Investigation into Self-Monitoring and Self-Healing (SMASH) Software Processes, 10-R9628Printer Friendly Version
Inclusive Dates: 04/04/06 01/01/08
Background - Over the past few years, various proposals received by SwRI have contained numerous requirements related to system recovery and redundancy. These requirements have included the ability to rollover processes to different machines, provide database recovery, and allow for system clustering to be used. Additionally, many proposals are requesting burn-in periods for software followed by maintenance contracts. With the more complex Intelligent Transportation Systems being developed, the need for more intelligent monitoring of these processes is apparent. While SwRI has developed tools for externally monitoring these processes, methods of internal monitoring have not been advanced.
Approach - The intent of this research project is to determine what components of a software system are most prone to problems. From experience, the team is aware of issues that can occur with sockets, threads and timers, but will work to identify additional components that may be problematic by interviewing a diverse group of developers. Further investigation will be performed to determine what problems frequently occur and what can be done for repair when the problem is encountered. The program will create a design for a framework that can incorporate into a software process the ability to monitor the identified components. When problems occur, the process will then initiate a repair on the affected component. The framework will also allow custom components to be monitored. Once design is complete, a library of tools will be developed that contains components that are monitored and a process monitor.

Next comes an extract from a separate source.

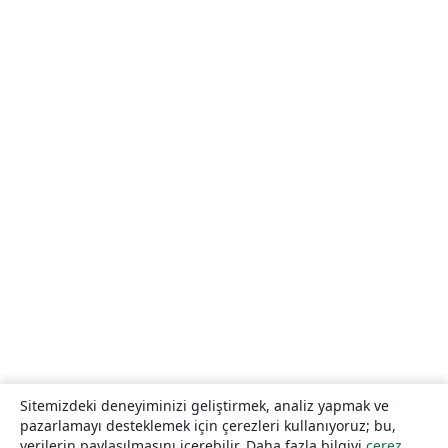
Sitemizdeki deneyiminizi geliştirmek, analiz yapmak ve
pazarlamayı desteklemek için çerezleri kullanıyoruz; bu,
verilerin paylaşılmasını içerebilir. Daha fazla bilgiyi
çerez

Accomplishments - During the previous fiscal year, component investigation, some repair investigation, and the initial framework design were completed. Accomplishments this year include the completion of research into repairs for components, although some time may still be expended researching socket methods. Repairs for components include timers not firing, prevention of thread deadlock, and detection and repair of socket disconnections.
Significant work has been completed in developing the C# library including a MonitorableTimer, deadlock prevention code, and the process and component monitoring classes. Because the desired result of the research is a highly reliable monitoring system, extensive unit testing has been created for the various classes. Currently, work is progressing on the MonitorableSocket methods to ensure problem conditions are successfully detected and repaired. In addition to the tool code, a viewer was created to both ensure the usability of the external interface and easily view the status of a process.